Give the records back exactly as written, but without the images.

• **Page images and extracted text**:
________
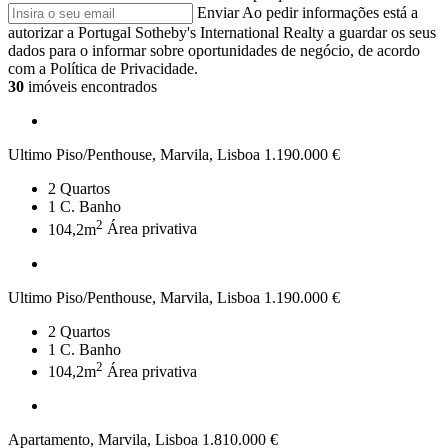
Enviar
Ao pedir informações está a
autorizar a Portugal Sotheby's International Realty a guardar os seus
dados para o informar sobre oportunidades de negócio, de acordo
com a Política de Privacidade.
30
imóveis encontrados
Ultimo Piso/Penthouse, Marvila, Lisboa
1.190.000 €
2
Quartos
1
C. Banho
2
104,2m
Área privativa
Ultimo Piso/Penthouse, Marvila, Lisboa
1.190.000 €
2
Quartos
1
C. Banho
2
104,2m
Área privativa
Apartamento, Marvila, Lisboa
1.810.000 €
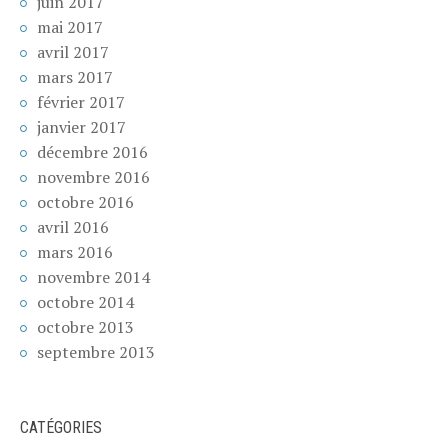
juin 2017
mai 2017
avril 2017
mars 2017
février 2017
janvier 2017
décembre 2016
novembre 2016
octobre 2016
avril 2016
mars 2016
novembre 2014
octobre 2014
octobre 2013
septembre 2013
CATÉGORIES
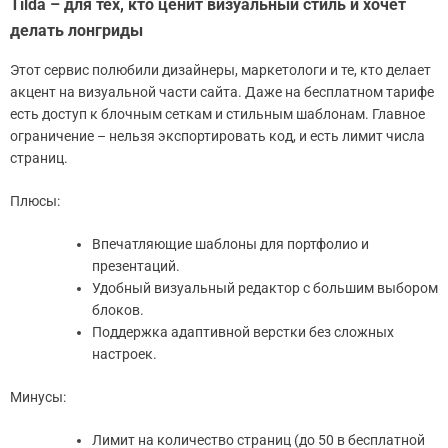
Tilda – для тех, кто ценит визуальный стиль и хочет
делать лонгриды
Этот сервис полюбили дизайнеры, маркетологи и те, кто делает
акцент на визуальной части сайта. Даже на бесплатном тарифе
есть доступ к блочным сеткам и стильным шаблонам. Главное
ограничение – нельзя экспортировать код, и есть лимит числа
страниц.
Плюсы:
Впечатляющие шаблоны для портфолио и
презентаций.
Удобный визуальный редактор с большим выбором
блоков.
Поддержка адаптивной верстки без сложных
настроек.
Минусы:
Лимит на количество страниц (до 50 в бесплатной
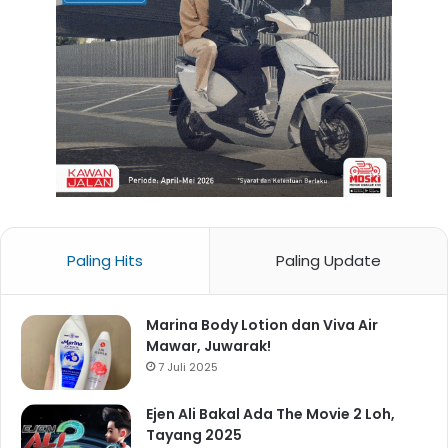
Paling Hits
Paling Update
Marina Body Lotion dan Viva Air
Mawar, Juwarak!
7 Juli 2025
Ejen Ali Bakal Ada The Movie 2 Loh,
Tayang 2025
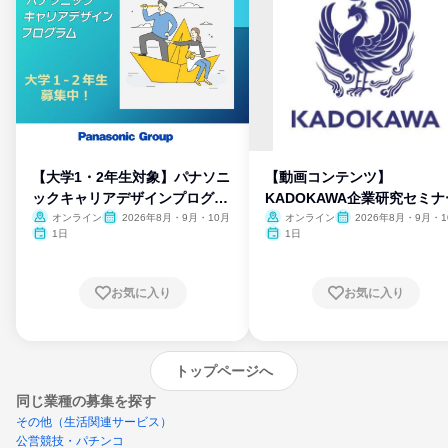
【大学1・2年生対象】パナソニ
【動画コンテンツ】
ックキャリアデザインプログラ
KADOKAWA企業研究セミナ
ム
オンライン
2026年8月・9月・10月
オンライン
2026年8月・9月・1
月・11月・12月
1日
1日
お気に入り
お気に入り
トップページへ
同じ業種の募集を探す
その他（生活関連サービス）
公営競技・パチンコ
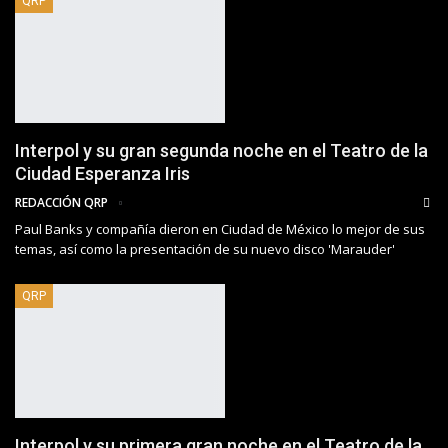
QRP
Interpol y su gran segunda noche en el Teatro de la
Ciudad Esperanza Iris
REDACCIÓN QRP
Paul Banks y compañía dieron en Ciudad de México lo mejor de sus
temas, así como la presentación de su nuevo disco 'Marauder'
QRP
Interpol y su primera gran noche en el Teatro de la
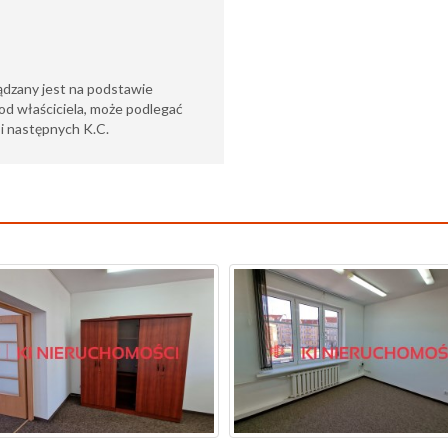
ądzany jest na podstawie
od właściciela, może podlegać
6 i następnych K.C.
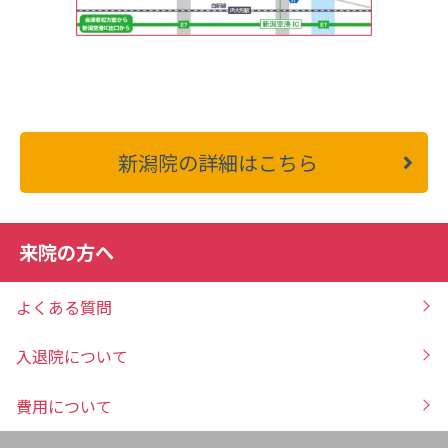
新潟院の詳細はこちら
来院の方へ
よくある質問
入退院について
費用について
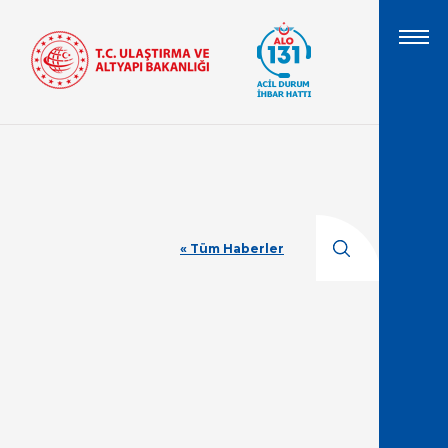
« Tüm Haberler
________
• **Solution to the exercise**:
Enviar
Ao pedir informações está a
autorizar a Portugal Sotheby's International Realty a guardar os seus
dados para o informar sobre oportunidades de negócio, de acordo
com a Política de Privacidade.
30
imóveis encontrados
Ultimo Piso/Penthouse, Marvila, Lisboa
1.190.000 €
2
Quartos
1
C. Banho
2
104,2m
Área privativa
Ultimo Piso/Penthouse, Marvila, Lisboa
1.190.000 €
2
Quartos
1
C. Banho
2
104,2m
Área privativa
Apartamento, Marvila, Lisboa
1.810.000 €
juin 2017
mai 2017
avril 2017
mars 2017
février 2017
janvier 2017
décembre 2016
novembre 2016
octobre 2016
avril 2016
mars 2016
novembre 2014
octobre 2014
octobre 2013
septembre 2013
CATÉGORIES
Tilda – для тех, кто ценит визуальный стиль и хочет
делать лонгриды
Этот сервис полюбили дизайнеры, маркетологи и те, кто делает
акцент на визуальной части сайта. Даже на бесплатном тарифе
есть доступ к блочным сеткам и стильным шаблонам. Главное
ограничение – нельзя экспортировать код, и есть лимит числа
страниц.
Плюсы:
Впечатляющие шаблоны для портфолио и
презентаций.
Удобный визуальный редактор с большим выбором
блоков.
Поддержка адаптивной верстки без сложных
настроек.
Минусы:
Лимит на количество страниц (до 50 в бесплатной
Paling Hits
Paling Update
Marina Body Lotion dan Viva Air
Mawar, Juwarak!
7 Juli 2025
Ejen Ali Bakal Ada The Movie 2 Loh,
Tayang 2025
【大学1・2年生対象】パナソニ
【動画コンテンツ】
ックキャリアデザインプログラ
KADOKAWA企業研究セミナ
ム
オンライン
2026年8月・9月・10月
オンライン
2026年8月・9月・1
月・11月・12月
1日
1日
お気に入り
お気に入り
トップページへ
同じ業種の募集を探す
その他（生活関連サービス）
公営競技・パチンコ
QRP
Interpol y su gran segunda noche en el Teatro de la
Ciudad Esperanza Iris
REDACCIÓN QRP
Paul Banks y compañía dieron en Ciudad de México lo mejor de sus
temas, así como la presentación de su nuevo disco 'Marauder'
QRP
Interpol y su primera gran noche en el Teatro de la
ądzany jest na podstawie
od właściciela, może podlegać
6 i następnych K.C.
新潟院の詳細はこちら
来院の方へ
よくある質問
入退院について
費用について
« Tüm Haberler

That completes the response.